[PATCH 5/9] drm/i915: Associate ACPI connector nodes with connector entries

Wed May 5 10:02:35 UTC 2021

On Wed, May 5, 2021 at 12:28 PM Hans de Goede <hdegoede at redhat.com> wrote:
> On 5/5/21 11:17 AM, Andy Shevchenko wrote:
> > On Wed, May 5, 2021 at 12:07 PM Hans de Goede <hdegoede at redhat.com> wrote:
> >> On 5/4/21 9:52 AM, Andy Shevchenko wrote:
> >>> On Monday, May 3, 2021, Hans de Goede <hdegoede at redhat.com <mailto:hdegoede at redhat.com>> wrote:
> >
> > ...
> >
> >>>     +               fwnode = device_get_next_child_node(kdev, fwnode);
> >
> >>> Who is dropping reference counting on fwnode ?
> >>
> >> We are dealing with ACPI fwnode-s here and those are not ref-counted, they
> >> are embedded inside a struct acpi_device and their lifetime is tied to
> >> that struct. They should probably still be ref-counted (with the count
> >> never dropping to 0) so that the generic fwnode functions behave the same
> >> anywhere but atm the ACPI nodes are not refcounted, see: acpi_get_next_subnode()
> >> in drivers/acpi/property.c which is the get_next_child_node() implementation
> >> for ACPI fwnode-s.
> >
> > Yes, ACPI currently is exceptional, but fwnode API is not.
> > If you may guarantee that this case won't ever be outside of ACPI
>
> Yes I can guarantee that currently this code (which is for the i915
> driver only) only deals with ACPI fwnodes.
>
> > and
> > even though if ACPI won't ever gain a reference counting for fwnodes,
> > we can leave it as is.
>
> Would it not be better to add fake ref-counting to the ACPI fwnode
> next_child_node() op though. I believe just getting a reference
> on the return value there should work fine; and then all fwnode
> implementations would be consistent ?

But it's already there by absent put/get callbacks. On fwnode level it
is like you described. So, talking for a good pattern we have to call
the fwnode_handle_put() independently and always for for_each_child
and get_next_child usages.

> (note I did not check that the of and swnode code do return
> a reference but I would assume so).

Yes, it's only ACPI that survives w/o reference counting.
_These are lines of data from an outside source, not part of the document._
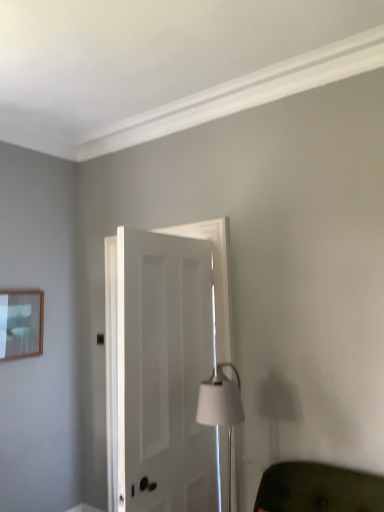 Describe the element at coordinates (221, 407) in the screenshot. Image resolution: width=384 pixels, height=512 pixels. I see `white matte table lamp at center` at that location.

Locate an element on the screen. The width and height of the screenshot is (384, 512). white matte door at center is located at coordinates (162, 370).

What are the coordinates of `white matte table lamp at center` in the screenshot? It's located at (221, 407).

In the image, is wooden picture frame at upper left on the left side or the right side of white matte door at center?

Based on their positions, wooden picture frame at upper left is located to the left of white matte door at center.

Between wooden picture frame at upper left and white matte door at center, which one has less height?

Standing shorter between the two is wooden picture frame at upper left.

Would you consider wooden picture frame at upper left to be distant from white matte door at center?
> >>> I’m in the middle of a pile of fixes for fwnode refcounting when for_each_child or get_next_child is used. So, please double check you drop a reference.
> >>
> >> The kdoc comments on device_get_next_child_node() / fwnode_get_next_child_node()
> >> do not mention anything about these functions returning a reference.
> >
> > It's possible. I dunno if it had to be done earlier. Sakari?
> >
> >> So I think we need to first make up our mind here how we want this all to
> >> work and then fix the actual implementation and docs before fixing callers.
> >
> > We have already issues, so I prefer not to wait for a documentation
> > update, because for old kernels it will still be an issue.
>
> I wonder if we really have issues though, in practice fwnodes are
> generated from an devicetree or ACPI tables (or by platform codes
> adding swnodes) and then these pretty much stick around for ever.

Overlays. Not for ever.

> IOW the initial refcount of 1 is never dropped at least for of-nodes
> and ACPI nodes.

>  I know there are some exceptions like device-tree
> overlays which I guess may also be dynamically removed again, but those
> exceptions are not widely used.

ACPI overlays are quite used (at least by two people I know and a few
more that asked questions about them here and there), but luckily it
doesn't require refcounting (yet?).

> And if we forget to drop a reference in the worst case we have a small
> non-re-occuring (so not growing) memleak.

And is it good to provoke all kinds of tools (kmemleak, *SANs, etc)? I
do not think so. If we are writing good code it should be good enough.

> Where as if we start adding
> put() calls everywhere we may end up freeing things which are still
> in use; or dropping refcounts below 0 triggering WARNs in various
> places (IIRC).

Which is good. Then we will discover real issues.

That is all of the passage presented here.